The point is to provide tighter integration between the platforms with less effort — and thus encourage developers to create applications geared for the Google-Salesforce.com joint offerings, Yankee Group analyst Sheryl Kingstone told CRM Buyer.
Prior to this release, the two companies were offering tools that targeted Salesforce.com products, Kingstone explained. “Now, any custom application built on its platform can be integrated into the Google product line.”
From an industry perspective, the toolkit means the companies are continuing to collaborate on integrating their dual product offerings. “It’s another step in their evolving relationship,” Kingstone said.
In April, they introduced Salesforce for Google Apps, a product that combines Google’s suite of productivity applications with the on-demand customer relationship management application.

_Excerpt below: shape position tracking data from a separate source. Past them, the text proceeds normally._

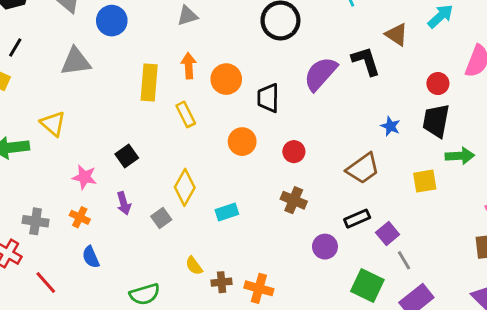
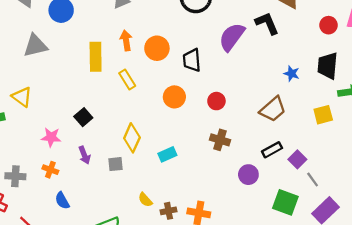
red circle: (438, 84) -> (329, 25), moved
gray square: (161, 218) -> (116, 164), turned 35

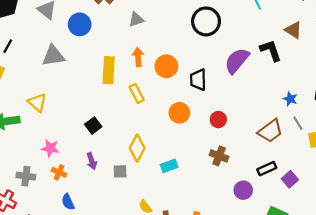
pink star: (51, 137) -> (50, 148), moved
gray line: (313, 180) -> (298, 123), moved

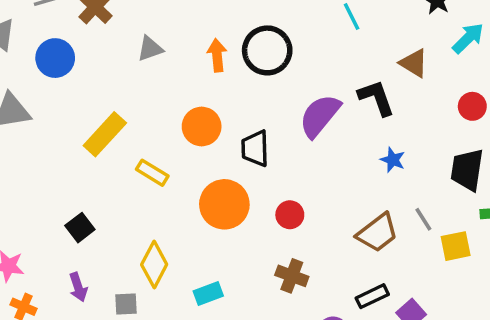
orange arrow: (138, 57) -> (217, 55), moved
yellow rectangle: (109, 70) -> (105, 134), turned 40
yellow rectangle: (137, 93) -> (152, 173), turned -30
blue star: (290, 99) -> (393, 160), moved
orange circle: (179, 113) -> (224, 204), size x1.4

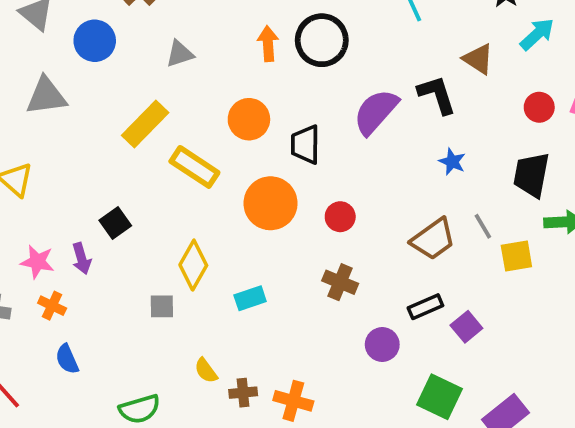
gray triangle: (150, 49) -> (180, 54), moved
yellow rectangle: (152, 173) -> (194, 167), size x1.4
purple arrow: (78, 287) -> (82, 259), moved

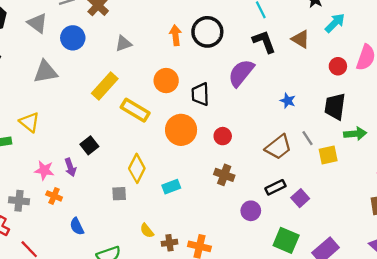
black L-shape: (437, 95) -> (264, 42), moved
blue semicircle: (67, 359) -> (77, 226), moved

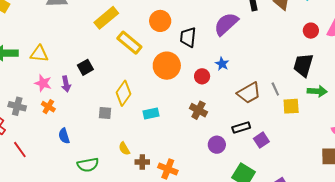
blue star: (288, 101) -> (222, 64), moved
yellow triangle: (29, 122) -> (39, 54), moved, turned -42

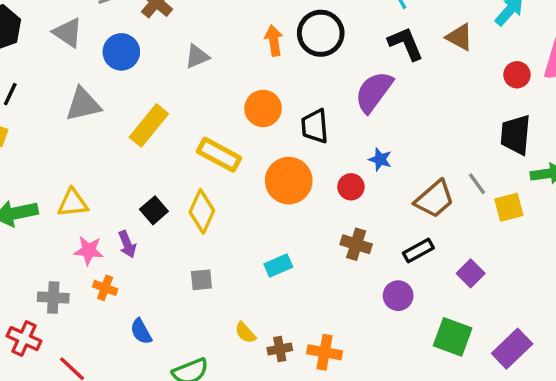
yellow rectangle: (106, 18) -> (149, 125), moved
yellow diamond: (123, 93) -> (202, 211), moved
black rectangle: (241, 127) -> (418, 251), moved

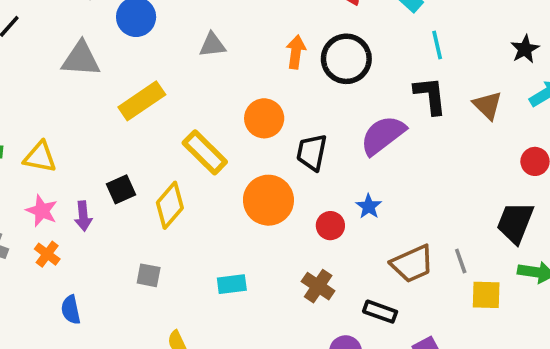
black rectangle: (418, 251) -> (380, 312), turned 32

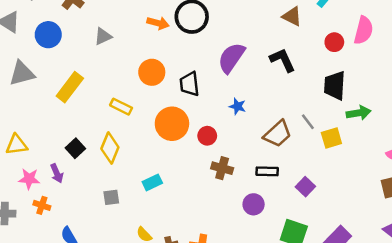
orange arrow: (296, 52) -> (158, 23), turned 115
black L-shape: (430, 95) -> (282, 60), moved
yellow rectangle: (205, 152) -> (121, 107), size x0.7
red circle: (330, 226) -> (207, 136), moved
cyan rectangle: (232, 284) -> (152, 182), moved

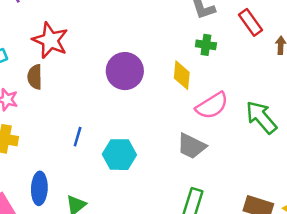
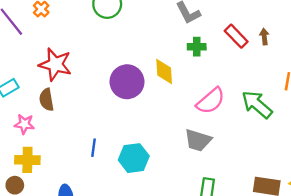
red rectangle: (250, 22) -> (236, 36), moved
yellow diamond: (182, 75) -> (164, 72), moved

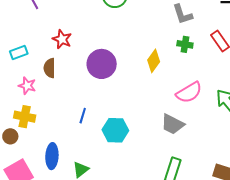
red star: (55, 64) -> (62, 39), size x0.7
yellow diamond: (164, 72) -> (154, 61), turned 30
purple circle: (127, 82) -> (102, 64), moved

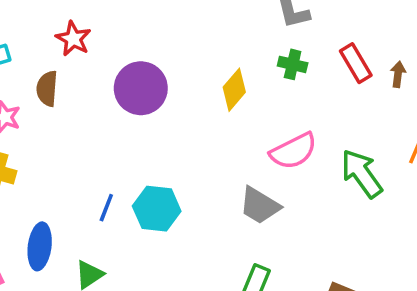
blue line: (83, 116) -> (106, 208), moved

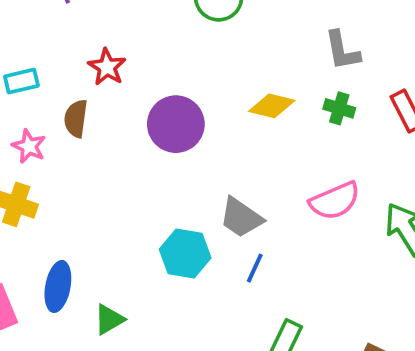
yellow diamond: (234, 90) -> (272, 106), moved, turned 60
gray trapezoid: (260, 206) -> (241, 218), moved
blue line: (106, 208) -> (255, 268), moved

A year prior to that, the two kicked off their partnership with the release of Salesforce Group Edition featuring Google Adwords.
For end users, the toolkit’s release will mean a steady supply of new Google-related business applications that can be downloaded from AppExchange. Already, six of the top 10 applications on this marketplace are Google-related partners, according to Salesforce.com.
For example, CODA, a European financial applications provider, has built a Web application prototype that takes data from Google Spreadsheets, ports it into its Order-to-Cash module of CODA 2go — a financials application built on Force.com — and then performs a cost allocation over extracted transaction details from CODA 2go.
The results are displayed via a Visualforce-powered Google Gadget. It took the firm “just a few weekends” to develop the application, according to Jeremy Roche, CEO of CODA.